Essa IA simula a estrutura de um chat, que responde perguntas com base em dados do seu ERP. Ela atua como uma camada de inteligência que se integra aos sistemas de gestão usados pela empresa, que podem ser ERPs conhecidos como SAP, Oracle, Totvs, Senior, etc. Isso permite que gestores interajam com os dados financeiros através de linguagem natural.

A segurança dessa operação é garantida via uma camada semântica proprietária. Este é um “walled garden” (jardim murado) que restringe a IA aos dados reais e regras de negócio da própria empresa, eliminando o risco de alucinações. Os componentes próprios da camada semântica da IA da Limoney são: 

  1. Regras de Negócio: Define diretrizes específicas da organização, como políticas de crédito e provisões automáticas para títulos em atraso.
  2. Sinônimos: Permite que a IA entenda o vocabulário e siglas internas da empresa (ex: compreender que “CX10” refere-se a um segmento específico de varejo).
  3. Taxonomias: Respeita a hierarquia do plano de contas e das unidades de negócio, navegando corretamente entre as estruturas financeiras.
  4. Competências Financeiras: Conhecimento embutido de conceitos universais como EBITDA, ciclo financeiro e desvios orçamentários, garantindo interpretações tecnicamente corretas.

Conclusão

Conhecer os tipos de IA é conhecer o futuro da gestão financeira. Enquanto a IA reativa e a de memória limitada já entregam ganhos concretos de eficiência, automação e capacidade analítica, os modelos mais avançados permanecem como uma projeção do que ainda pode transformar o setor nos próximos anos.
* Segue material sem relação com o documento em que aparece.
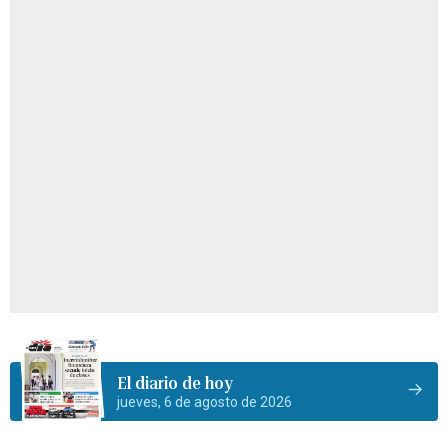
El diario de hoy
jueves, 6 de agosto de 2026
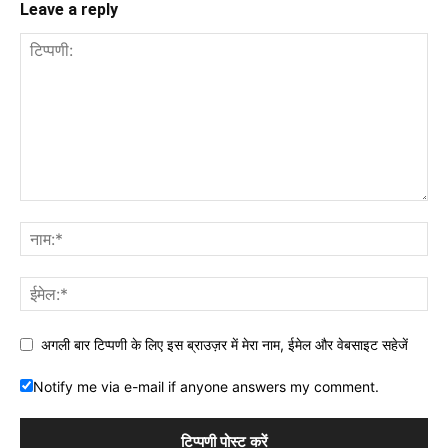
Leave a reply
अगली बार टिप्पणी के लिए इस ब्राउज़र में मेरा नाम, ईमेल और वेबसाइट सहेजें
Notify me via e-mail if anyone answers my comment.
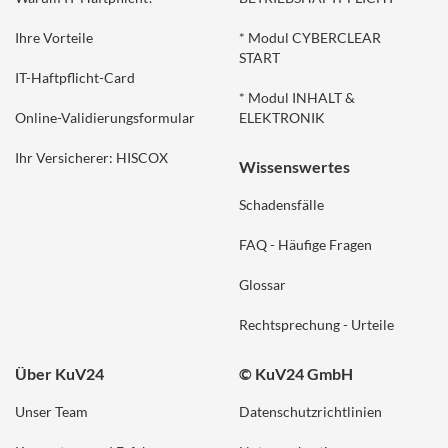
Ihre Vorteile
* Modul CYBERCLEAR
START
IT-Haftpflicht-Card
* Modul INHALT &
Online-Validierungsformular
ELEKTRONIK
Ihr Versicherer: HISCOX
Wissenswertes
Schadensfälle
FAQ - Häufige Fragen
Glossar
Rechtsprechung - Urteile
Über KuV24
© KuV24 GmbH
Unser Team
Datenschutzrichtlinien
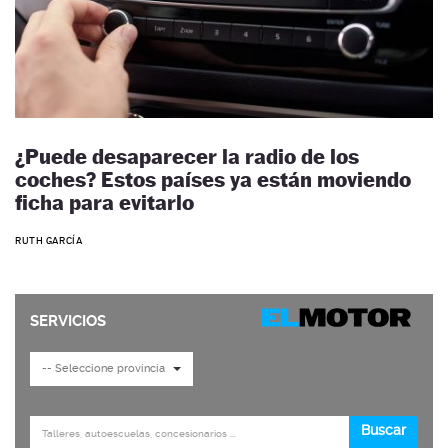
¿Puede desaparecer la radio de los
coches? Estos países ya están moviendo
ficha para evitarlo
RUTH GARCÍA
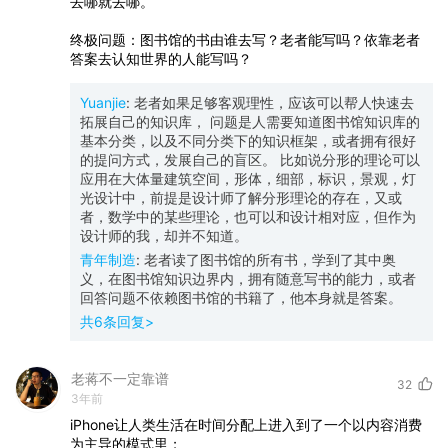
去哪就去哪。
终极问题：图书馆的书由谁去写？老者能写吗？依靠老者
答案去认知世界的人能写吗？
Yuanjie
:
老者如果足够客观理性，应该可以帮人快速去
拓展自己的知识库， 问题是人需要知道图书馆知识库的
基本分类，以及不同分类下的知识框架，或者拥有很好
的提问方式，发展自己的盲区。 比如说分形的理论可以
应用在大体量建筑空间，形体，细部，标识，景观，灯
光设计中，前提是设计师了解分形理论的存在，又或
者，数学中的某些理论，也可以和设计相对应，但作为
设计师的我，却并不知道。
青年制造
:
老者读了图书馆的所有书，学到了其中奥
义，在图书馆知识边界内，拥有随意写书的能力，或者
回答问题不依赖图书馆的书籍了，他本身就是答案。
共
6
条回复>
老蒋不一定靠谱
32
3年前
iPhone让人类生活在时间分配上进入到了一个以内容消费
为主导的模式里；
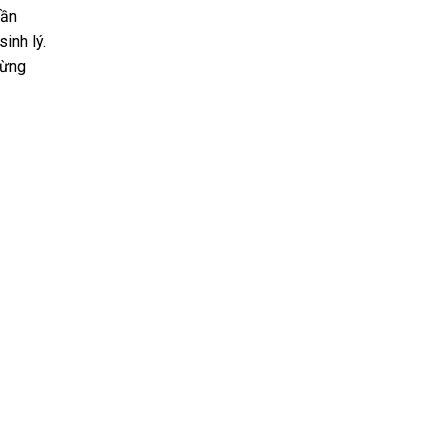
hần
inh lý.
gừng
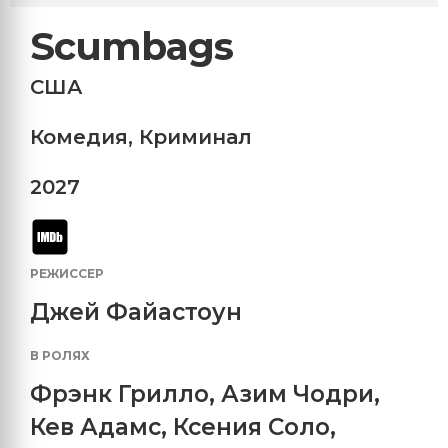
Scumbags
США
Комедия
,
Криминал
2027
РЕЖИССЕР
Джей Файастоун
В РОЛЯХ
Фрэнк Грилло
,
Азим Чодри
,
Кев Адамс
,
Ксения Соло
,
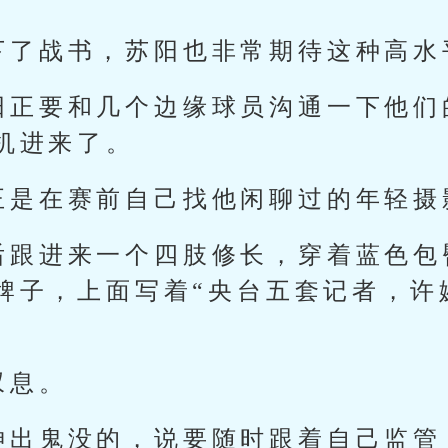
下了战书，苏阳也非常期待这种高水
阳正要和几个边缘球员沟通一下他们
机进来了。
正是在赛前自己找他闲聊过的年轻摄
后跟进来一个四肢修长，穿着蓝色包
牌子，上面写着“央台五套记者，许
叹息。
神出鬼没的，说要随时跟着自己监管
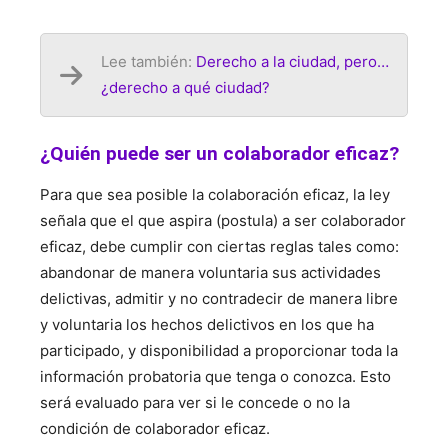
Lee también:
Derecho a la ciudad, pero…
¿derecho a qué ciudad?
¿Quién puede ser un colaborador eficaz?
Para que sea posible la colaboración eficaz, la ley
señala que el que aspira (postula) a ser colaborador
eficaz, debe cumplir con ciertas reglas tales como:
abandonar de manera voluntaria sus actividades
delictivas, admitir y no contradecir de manera libre
y voluntaria los hechos delictivos en los que ha
participado, y disponibilidad a proporcionar toda la
información probatoria que tenga o conozca. Esto
será evaluado para ver si le concede o no la
condición de colaborador eficaz.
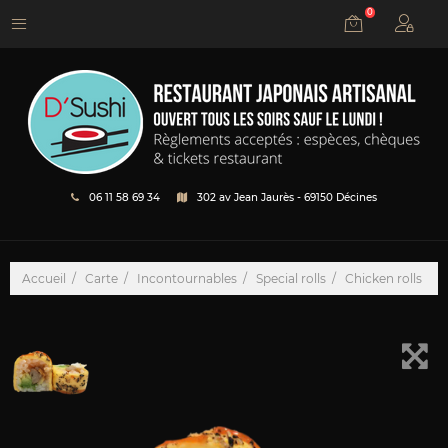
0
06 11 58 69 34
302 av Jean Jaurès - 69150 Décines
Accueil
Carte
Incontournables
Special rolls
Chicken rolls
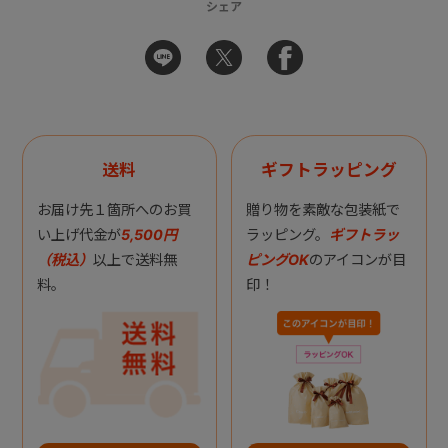
シェア
送料
ギフトラッピング
お届け先１箇所へのお買
贈り物を素敵な包装紙で
い上げ代金が
5,500円
ラッピング。
ギフトラッ
（税込）
以上で送料無
ピングOK
のアイコンが目
料。
印！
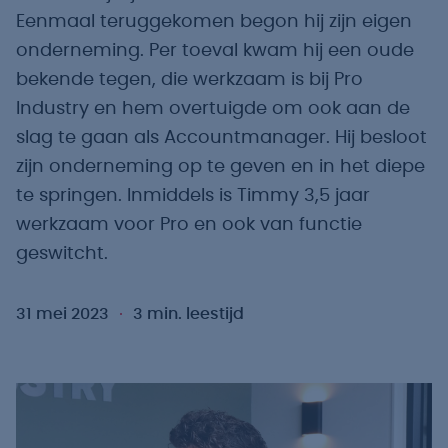
Eenmaal teruggekomen begon hij zijn eigen
onderneming. Per toeval kwam hij een oude
bekende tegen, die werkzaam is bij Pro
Industry en hem overtuigde om ook aan de
slag te gaan als Accountmanager. Hij besloot
zijn onderneming op te geven en in het diepe
te springen. Inmiddels is Timmy 3,5 jaar
werkzaam voor Pro en ook van functie
geswitcht.
31 mei 2023
3 min. leestijd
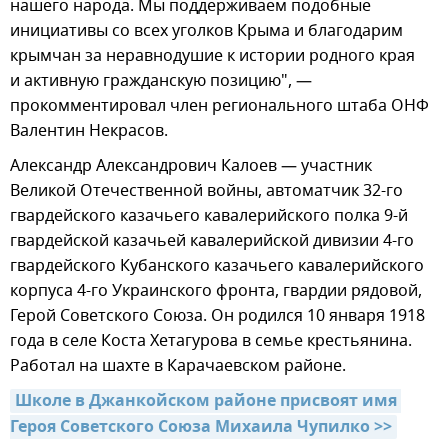
нашего народа. Мы поддерживаем подобные
инициативы со всех уголков Крыма и благодарим
крымчан за неравнодушие к истории родного края
и активную гражданскую позицию", —
прокомментировал член регионального штаба ОНФ
Валентин Некрасов.
Александр Александрович Калоев — участник
Великой Отечественной войны, автоматчик 32-го
гвардейского казачьего кавалерийского полка 9-й
гвардейской казачьей кавалерийской дивизии 4-го
гвардейского Кубанского казачьего кавалерийского
корпуса 4-го Украинского фронта, гвардии рядовой,
Герой Советского Союза. Он родился 10 января 1918
года в селе Коста Хетагурова в семье крестьянина.
Работал на шахте в Карачаевском районе.
Школе в Джанкойском районе присвоят имя 
Героя Советского Союза Михаила Чупилко >>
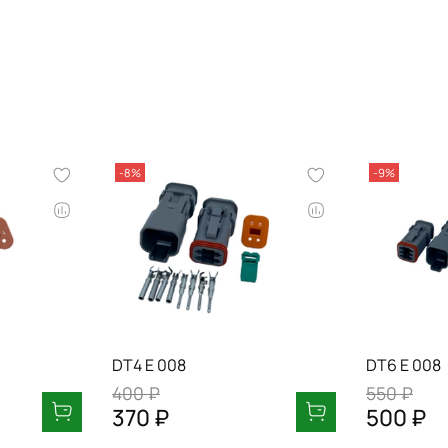
-8%
-9%
DT4 E 008
DT6 E 008
400 ₽
550 ₽
370 ₽
500 ₽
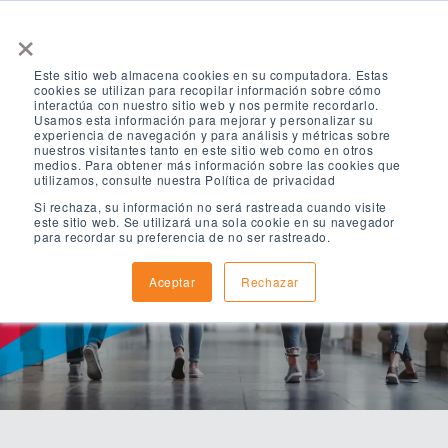
×
Este sitio web almacena cookies en su computadora. Estas
cookies se utilizan para recopilar información sobre cómo
interactúa con nuestro sitio web y nos permite recordarlo.
Usamos esta información para mejorar y personalizar su
experiencia de navegación y para análisis y métricas sobre
nuestros visitantes tanto en este sitio web como en otros
medios. Para obtener más información sobre las cookies que
Contáctenos
utilizamos, consulte nuestra Política de privacidad
Si rechaza, su información no será rastreada cuando visite
este sitio web. Se utilizará una sola cookie en su navegador
para recordar su preferencia de no ser rastreado.
Envíe el siguiente formulario para
Aceptar
Rechazar
solicitar más información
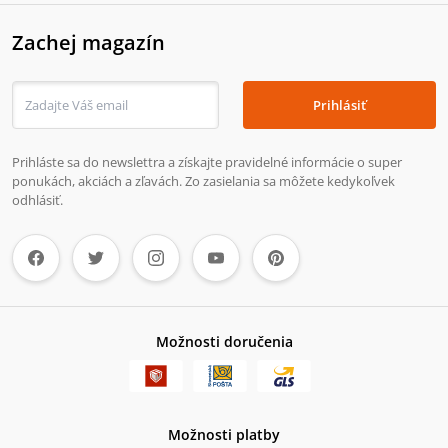
Zachej magazín
Prihlásiť
Prihláste sa do newslettra a získajte pravidelné informácie o super
ponukách, akciách a zľavách. Zo zasielania sa môžete kedykoľvek
odhlásiť.
Možnosti doručenia
Možnosti platby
Em vez de navegar por múltiplas planilhas e sistemas desconectados, o gestor passa a ter uma visão unificada através de dados organizados com base no contexto, filtrado pela Inteligência Artificial – o que permite aos profissionais humanos ganharem eficiência

Ao combinar automação baseada em IA, integração via Open Finance e uma camada semântica que garante segurança e confiabilidade dos dados, as soluções da Limoney transformam a forma como o financeiro opera no dia a dia. 

Com isso, o financeiro ganha mais tempo e capacidade de antecipar cenários, reduzir riscos e orientar decisões com base em dados concretos. O futuro aponta para sistemas cada vez mais autônomos e integrados, mas o valor real da inteligência artificial começa agora, especialmente para empresas que adotam ferramentas como a Limoney para ganhar eficiência, previsibilidade e controle sobre sua operação financeira.